Black Hills Woman Magazine | Black Hills Woman Magazine: Relationships

Embracing Your Uniqueness
by Nicole Vulcan
Photo by Jenni Hahn Photography


You’re just about to shut the door and get out of the house when you think twice about the outfit you’ve chosen to wear. Maybe it’s a tad on the racy side, or maybe you’re judging yourself on the other end and thinking it’s too vanilla for the edgy crowd you’re sure to mingle with tonight. Whatever the case the worry overwhelms you, so it’s back into the house to rifle through the closet once again.

Meanwhile, your family is in the car, waiting for you to figure it all out. Why does this always seem to happen?. Why do you continually balk at letting yourself go where you instinctively want to, even when it’s also adding more stress to the rest of your family?

Turns out, you’re not the only one. Accepting ourselves—and not worrying about what other people are going to think about it—is a struggle for many women. As Facebook’s Sheryl Sandberg (a la “Lean In” fame) continually puts it, women tend to suffer from lower self-esteem than men, especially in the workplace.

So what to do about it? How to overcome the self-esteem issues that plague so many of us, and to embrace our uniqueness, once and for all? One of the first steps is to take a good look at what you’re really afraid of, and then ask yourself where those fears stem from, says Licensed Marriage and Family Therapist Lynell Rice-Brinkworth, who practices in Rapid City. A lot of times, says Rice-Brinkworth, people do things because somebody has certain expectations of them, and people simply don’t want to disappoint those around them. While it can be nice to be accommodating, it can also hold you back.

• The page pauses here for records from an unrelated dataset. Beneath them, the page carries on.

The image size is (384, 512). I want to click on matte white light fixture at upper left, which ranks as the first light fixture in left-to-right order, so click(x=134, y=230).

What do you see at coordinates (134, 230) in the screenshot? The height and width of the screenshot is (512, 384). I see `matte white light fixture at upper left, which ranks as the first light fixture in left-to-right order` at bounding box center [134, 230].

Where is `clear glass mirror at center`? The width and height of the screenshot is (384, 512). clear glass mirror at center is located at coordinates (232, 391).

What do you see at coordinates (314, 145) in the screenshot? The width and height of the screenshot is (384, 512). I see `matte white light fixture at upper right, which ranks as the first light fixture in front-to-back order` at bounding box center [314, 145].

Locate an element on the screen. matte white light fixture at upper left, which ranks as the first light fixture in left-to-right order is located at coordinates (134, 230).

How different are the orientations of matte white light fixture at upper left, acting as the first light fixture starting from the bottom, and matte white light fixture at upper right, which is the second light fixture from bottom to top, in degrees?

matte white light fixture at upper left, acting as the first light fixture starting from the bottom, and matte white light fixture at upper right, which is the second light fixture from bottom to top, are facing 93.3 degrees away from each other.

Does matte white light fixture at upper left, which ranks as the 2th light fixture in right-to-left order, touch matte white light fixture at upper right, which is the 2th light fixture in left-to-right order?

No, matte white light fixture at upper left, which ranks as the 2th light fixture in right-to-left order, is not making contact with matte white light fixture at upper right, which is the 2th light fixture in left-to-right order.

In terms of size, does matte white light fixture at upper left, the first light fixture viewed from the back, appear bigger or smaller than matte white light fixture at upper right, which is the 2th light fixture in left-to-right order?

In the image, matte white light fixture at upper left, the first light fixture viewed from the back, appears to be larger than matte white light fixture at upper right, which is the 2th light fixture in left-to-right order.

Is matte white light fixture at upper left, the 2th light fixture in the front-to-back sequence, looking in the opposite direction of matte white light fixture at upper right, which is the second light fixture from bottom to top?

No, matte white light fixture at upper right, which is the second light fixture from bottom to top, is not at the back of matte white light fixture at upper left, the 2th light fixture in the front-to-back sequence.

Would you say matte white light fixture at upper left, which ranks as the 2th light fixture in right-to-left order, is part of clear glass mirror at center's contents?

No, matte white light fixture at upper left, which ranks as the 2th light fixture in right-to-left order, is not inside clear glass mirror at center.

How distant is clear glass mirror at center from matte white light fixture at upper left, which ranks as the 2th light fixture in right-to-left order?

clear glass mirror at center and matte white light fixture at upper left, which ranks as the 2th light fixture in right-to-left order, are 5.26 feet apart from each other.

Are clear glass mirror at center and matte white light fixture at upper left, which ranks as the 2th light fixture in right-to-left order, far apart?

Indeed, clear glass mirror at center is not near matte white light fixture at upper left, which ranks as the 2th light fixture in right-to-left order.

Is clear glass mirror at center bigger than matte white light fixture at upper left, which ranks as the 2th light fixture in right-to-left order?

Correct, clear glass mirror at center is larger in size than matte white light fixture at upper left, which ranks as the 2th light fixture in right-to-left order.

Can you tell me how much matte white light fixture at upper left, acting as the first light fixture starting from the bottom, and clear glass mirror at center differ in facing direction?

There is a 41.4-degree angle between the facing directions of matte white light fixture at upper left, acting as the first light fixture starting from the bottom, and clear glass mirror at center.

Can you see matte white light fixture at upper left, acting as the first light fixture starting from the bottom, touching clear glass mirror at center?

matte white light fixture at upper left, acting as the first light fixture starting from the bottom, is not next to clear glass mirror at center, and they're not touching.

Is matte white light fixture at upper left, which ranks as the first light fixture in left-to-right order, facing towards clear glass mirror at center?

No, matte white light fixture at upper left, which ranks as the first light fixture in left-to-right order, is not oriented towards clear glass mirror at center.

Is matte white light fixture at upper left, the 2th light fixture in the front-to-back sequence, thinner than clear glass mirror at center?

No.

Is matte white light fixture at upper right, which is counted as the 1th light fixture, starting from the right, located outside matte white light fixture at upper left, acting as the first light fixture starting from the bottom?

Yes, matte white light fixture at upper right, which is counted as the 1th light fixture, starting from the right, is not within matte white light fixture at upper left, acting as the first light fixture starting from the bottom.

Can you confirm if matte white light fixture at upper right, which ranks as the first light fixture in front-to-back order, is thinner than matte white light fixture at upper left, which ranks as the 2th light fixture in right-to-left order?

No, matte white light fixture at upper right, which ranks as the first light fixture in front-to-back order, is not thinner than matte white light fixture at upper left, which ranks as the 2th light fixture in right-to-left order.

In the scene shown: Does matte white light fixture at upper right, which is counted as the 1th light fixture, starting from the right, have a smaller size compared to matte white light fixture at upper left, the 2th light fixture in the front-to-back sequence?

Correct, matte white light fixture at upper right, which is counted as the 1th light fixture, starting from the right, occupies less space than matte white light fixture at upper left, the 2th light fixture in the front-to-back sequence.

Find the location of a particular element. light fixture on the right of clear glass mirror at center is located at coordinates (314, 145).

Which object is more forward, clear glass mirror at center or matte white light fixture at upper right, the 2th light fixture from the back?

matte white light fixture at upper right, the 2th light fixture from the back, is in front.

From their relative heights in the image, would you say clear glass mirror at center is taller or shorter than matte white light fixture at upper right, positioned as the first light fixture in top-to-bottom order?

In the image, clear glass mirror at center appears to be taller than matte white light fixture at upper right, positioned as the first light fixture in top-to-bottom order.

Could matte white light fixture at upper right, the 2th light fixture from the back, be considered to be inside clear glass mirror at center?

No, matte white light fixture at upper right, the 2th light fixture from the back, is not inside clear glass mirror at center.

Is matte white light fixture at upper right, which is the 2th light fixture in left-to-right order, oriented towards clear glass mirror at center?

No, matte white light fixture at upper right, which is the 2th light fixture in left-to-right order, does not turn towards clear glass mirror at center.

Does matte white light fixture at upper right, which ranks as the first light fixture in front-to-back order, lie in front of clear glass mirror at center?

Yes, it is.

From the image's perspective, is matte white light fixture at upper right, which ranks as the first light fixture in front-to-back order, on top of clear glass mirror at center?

“Being yourself and being authentic is about being honest with yourself and being honest with the people around you,” says Rice-Brinkworth.

Building Connections

Creating a network of people who accept, understand, and support you is also key. “It takes courage to talk to your friends, your family, close people in your life to try to create that group to be able to accept you,” Rice-Brinkworth adds. “And still at the end of the day, you have to be willing to be who you are and work towards accepting yourself no matter what.”

Rapid City life coach Mary Maisey-Ireland agrees about building a network. “Part of what can support us in our journey of finding and expressing our uniqueness is finding our tribe, especially as women,” says Maisey-Ireland. “All of the stress research that was done in the early years that came up with ‘fight or flight’ was done on men. Now there is research over the last couple of decades, and what they’ve discovered is that what women do is something called ‘tend and befriend’ in the face of stress. It’s more about taking care of what’s going on in your immediate world and taking care of the people. We build networks.”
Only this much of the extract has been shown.